A democracy, he added, which, on the one hand, has become so "pervasively secularised", and yet, "now houses a ramifying pluralism of voices, both religious and secular".
He said: "The Christian community urgently needs to discern in the pluralism of viewpoints now characterising our society, not only a demanding challenge to its historically inherited public status, but also an opportunity for new avenues of faithful public witness."
Dr Chaplain claimed the current climate in which the church now has to engage was summed up by Prime Minister Tony Blair in a speech last December. Mr Blair said: "Obedience to the rule of law, to democratic decision-making about who governs us, to freedom from violence and discrimination are not optional for British citizens. They are what being British is about. Being British carries rights. It also carries duties.

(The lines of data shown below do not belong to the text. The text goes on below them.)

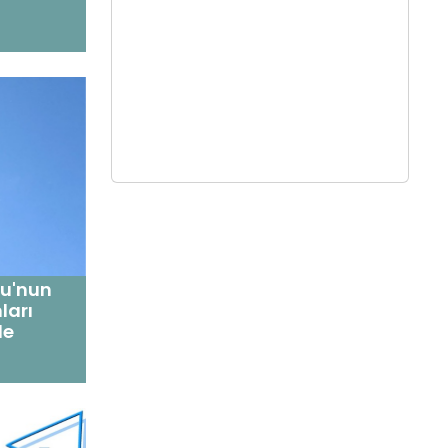
su'nun
ları
le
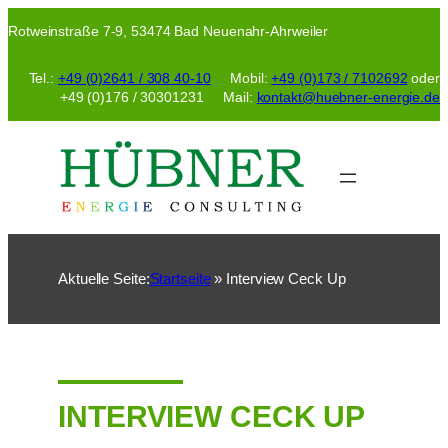
Zum
Rotweinstraße 7-9, 53474 Bad Neuenahr-Ahrweiler
Inhalt
springen
Tel.:
+49 (0)2641 / 308 40-10
Mobil:
+49 (0)173 / 7102692
oder
+49 (0)176 / 30301231 Mail:
kontakt@huebner-energie.de
Aktuelle Seite:
Startseite
»
Interview Ceck Up
INTERVIEW CECK UP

And those duties take clear precedence over any cultural or religious practice".
Dr Chaplain said: "The Prime Minister says 'the obligations of citizenship 'take precedence' over any religious practice'. The Prime Minister was heard to be implying that the political values of the state exercise an unqualified priority over the claims of any religion."
Dr Chaplain told his audience that in his brisk speech, the Prime Minister glossed over the "scope and complexity of the questions he had inadvertently raised".
"But we can be grateful that he raised them, for they lend further momentum to a wide-ranging, far-reaching, and long overdue public debate," said Dr Chaplain.
He said: "The historical roots of representative constitutional government are many and varied, but among the deepest are those deriving from the biblical tradition and the subsequent history of Christian political reflection responding to that tradition. This, in turn, had led to five core principles crystallising Christian thought and experience: principles of equality, freedom, justice, authority, and accountability."
And, he challenged his audience, citing Baroness Thatcher: "A healthy representative democracy needs more than ever, not only conviction politicians, but conviction citizens".